Racist comments made by student Gustavo Metropolo, from FGV (right) | photo: reproduction
Racist comments made by student Gustavo Metropolo, from FGV (right) | photo: reproduction


Still, racist attacks on higher education are just one of the many obstacles faced by those who, to get there, had to kill several lions along the way. “The fact that a black boy manages to complete the cycle of elementary school is a heroic act”, says the teacher, for whom “the black boy always gets the feeling that he is in the wrong place”. According to an IBGE study carried out in 2015, the percentage of young black people between the ages of 18 and 24 who reached university was 12,8%. Among whites in the same age group, the percentage is 26,5%. Numbers that show, therefore, that the access of blacks to higher education is still below average.

For a black student to reach higher education, he must first emotionally survive the other stages of education. “Black people feel racism in their school life from the first day of class. I have already commented that the worst place for a black person to be, at the age of seven, is at school. There is no more hostile place”, says the researcher, who currently teaches at Faculdade Cásper Líbero and at Saint Paul Escola de Negócios.

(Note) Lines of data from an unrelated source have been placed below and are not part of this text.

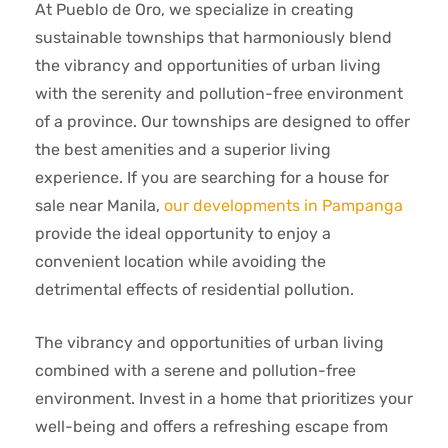
At Pueblo de Oro, we specialize in creating
sustainable townships that harmoniously blend
the vibrancy and opportunities of urban living
with the serenity and pollution-free environment
of a province. Our townships are designed to offer
the best amenities and a superior living
experience. If you are searching for a house for
sale near Manila,
our developments in Pampanga
provide the ideal opportunity to enjoy a
convenient location while avoiding the
detrimental effects of residential pollution.
The vibrancy and opportunities of urban living
combined with a serene and pollution-free
environment. Invest in a home that prioritizes your
well-being and offers a refreshing escape from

'Racists will have to pay'

“I found this slave in the smokehouse! Whoever owns it, let me know!”, said a white student, Gustavo Metropolo, a student at FGV (Faculdade Getúlio Vargas) when referring to a black colleague. The phrase was shared in a WhatsApp group with a photo of João Gilberto Lima. The student learned of the incident from the coordination of the public administration course, of which he is a part. Upon learning what had happened, João registered a police report at the 4th DP (Consolação), for racial slur.

According to João, he knew from the beginning that he had to formally denounce the case. “I was shocked by what had happened, but my biggest feeling was indignation at what was happening in the FGV environment,” said the student to Bridge. The attacker was suspended for three months from the university by the ethics committee. Currently, the institution's congregation is analyzing whether to give other punishments.

João Gilberto Lima, student at FGV | Photo: personal file
João Gilberto Lima, student at FGV | Photo: personal file

According to João, he had already suffered other cases of racism in his life, but that nothing had been like what he suffered at university. For him, it is necessary that people who suffer from racism “have the courage to denounce”. “I don't have the utopia of thinking that people will stop being racist. I'm not going to change people's minds or what they think, but from the moment they outsource it, they'll have to pay for it as required by law”, he concludes.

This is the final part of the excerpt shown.